Domestic team information
- 1919: HK Foster's XI
- 1898–1913: Cornwall

Career statistics
| Competition | First-class |
| Matches | 1 |
| Runs scored | 76 |
| Batting average | 38.00 |
| 100s/50s | –/1 |
| Top score | 55 |
| Catches/stumpings | –/– |
- Source: Cricinfo, 14 February 2011

= William Tresawna =

English cricketer

William Samson Tresawna (14 April 1880 - 21 August 1945) was a Cornish cricketer. Tresawna was a right-handed batsman. He was born in Probus, Cornwall.

Tresawna first played for Cornwall in the 1898 Minor Counties Championship against Glamorgan. From 1880 to 1913, he played infrequently for Cornwall, representing them in just 18 Championship matches. He played his final Championship match against Monmouthshire.
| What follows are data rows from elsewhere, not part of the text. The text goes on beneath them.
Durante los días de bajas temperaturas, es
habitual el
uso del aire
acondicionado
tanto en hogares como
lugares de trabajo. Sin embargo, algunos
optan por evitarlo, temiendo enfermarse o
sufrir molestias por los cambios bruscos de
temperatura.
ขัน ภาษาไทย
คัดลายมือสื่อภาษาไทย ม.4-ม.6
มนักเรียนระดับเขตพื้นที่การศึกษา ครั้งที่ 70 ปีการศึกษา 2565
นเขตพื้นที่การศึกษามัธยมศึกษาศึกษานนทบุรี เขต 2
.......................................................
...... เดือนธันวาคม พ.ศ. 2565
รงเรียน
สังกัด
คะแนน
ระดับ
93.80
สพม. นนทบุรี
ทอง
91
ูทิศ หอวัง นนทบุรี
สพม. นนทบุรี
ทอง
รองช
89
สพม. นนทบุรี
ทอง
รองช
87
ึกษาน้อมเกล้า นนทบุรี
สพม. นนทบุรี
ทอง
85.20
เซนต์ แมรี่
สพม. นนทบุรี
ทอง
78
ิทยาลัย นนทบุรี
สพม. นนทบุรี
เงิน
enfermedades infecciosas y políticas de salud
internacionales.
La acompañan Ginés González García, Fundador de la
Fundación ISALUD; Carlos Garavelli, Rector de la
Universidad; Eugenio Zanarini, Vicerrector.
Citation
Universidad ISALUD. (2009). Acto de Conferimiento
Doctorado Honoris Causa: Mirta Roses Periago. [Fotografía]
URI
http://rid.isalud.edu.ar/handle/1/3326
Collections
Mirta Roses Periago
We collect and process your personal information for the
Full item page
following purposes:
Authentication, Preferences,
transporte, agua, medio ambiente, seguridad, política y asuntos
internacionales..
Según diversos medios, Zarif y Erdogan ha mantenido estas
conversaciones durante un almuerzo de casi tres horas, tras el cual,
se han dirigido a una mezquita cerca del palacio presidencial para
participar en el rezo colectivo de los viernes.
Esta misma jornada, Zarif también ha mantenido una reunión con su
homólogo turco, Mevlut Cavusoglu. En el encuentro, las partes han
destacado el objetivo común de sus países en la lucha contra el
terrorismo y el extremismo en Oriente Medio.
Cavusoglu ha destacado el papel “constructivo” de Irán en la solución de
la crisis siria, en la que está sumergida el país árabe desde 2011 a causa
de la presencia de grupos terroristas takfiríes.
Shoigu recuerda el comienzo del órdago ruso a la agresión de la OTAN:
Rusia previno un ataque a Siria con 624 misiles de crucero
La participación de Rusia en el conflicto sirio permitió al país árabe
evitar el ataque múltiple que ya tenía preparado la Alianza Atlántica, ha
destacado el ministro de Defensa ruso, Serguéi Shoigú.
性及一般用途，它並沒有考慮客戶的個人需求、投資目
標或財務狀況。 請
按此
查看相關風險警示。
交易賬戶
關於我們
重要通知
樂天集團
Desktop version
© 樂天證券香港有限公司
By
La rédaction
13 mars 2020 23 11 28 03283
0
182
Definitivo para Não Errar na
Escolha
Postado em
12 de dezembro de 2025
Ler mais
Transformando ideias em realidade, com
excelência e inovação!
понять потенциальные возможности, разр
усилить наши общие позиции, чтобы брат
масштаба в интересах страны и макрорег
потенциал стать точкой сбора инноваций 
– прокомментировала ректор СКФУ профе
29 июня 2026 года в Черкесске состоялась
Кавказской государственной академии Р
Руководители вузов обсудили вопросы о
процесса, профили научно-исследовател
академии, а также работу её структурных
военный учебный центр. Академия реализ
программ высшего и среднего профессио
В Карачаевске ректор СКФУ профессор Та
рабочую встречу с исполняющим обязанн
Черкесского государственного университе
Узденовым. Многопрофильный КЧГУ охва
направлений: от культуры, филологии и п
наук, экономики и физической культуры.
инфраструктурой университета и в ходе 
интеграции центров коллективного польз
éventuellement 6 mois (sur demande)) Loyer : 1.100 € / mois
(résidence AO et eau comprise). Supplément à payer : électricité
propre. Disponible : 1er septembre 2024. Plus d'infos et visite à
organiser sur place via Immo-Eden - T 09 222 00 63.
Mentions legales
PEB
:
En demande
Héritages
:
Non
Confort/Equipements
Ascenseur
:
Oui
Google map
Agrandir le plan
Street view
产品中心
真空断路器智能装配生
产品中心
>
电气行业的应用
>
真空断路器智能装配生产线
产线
Tresawna later made a single first-class appearance for HK Foster's XI against the Australian Imperial Forces in 1919 at the Racecourse Ground, Hereford. In the HK Foster's XI first-innings he scored 55 runs before being dismissed by William Trenerry and in their second-innings he was run out for 21.

He died in Abergavenny, Monmouthshire on 21 August 1945.